### Assignment
Return the data exactly, apart from leaving out the pictures.

### Input data
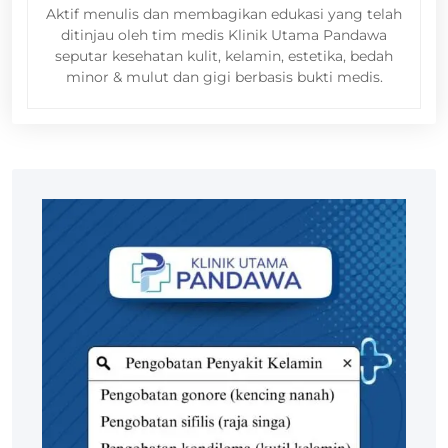
Aktif menulis dan membagikan edukasi yang telah
ditinjau oleh tim medis Klinik Utama Pandawa
seputar kesehatan kulit, kelamin, estetika, bedah
minor & mulut dan gigi berbasis bukti medis.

### Exercise response
Aktif menulis dan membagikan edukasi yang telah
ditinjau oleh tim medis Klinik Utama Pandawa
seputar kesehatan kulit, kelamin, estetika, bedah
minor & mulut dan gigi berbasis bukti medis.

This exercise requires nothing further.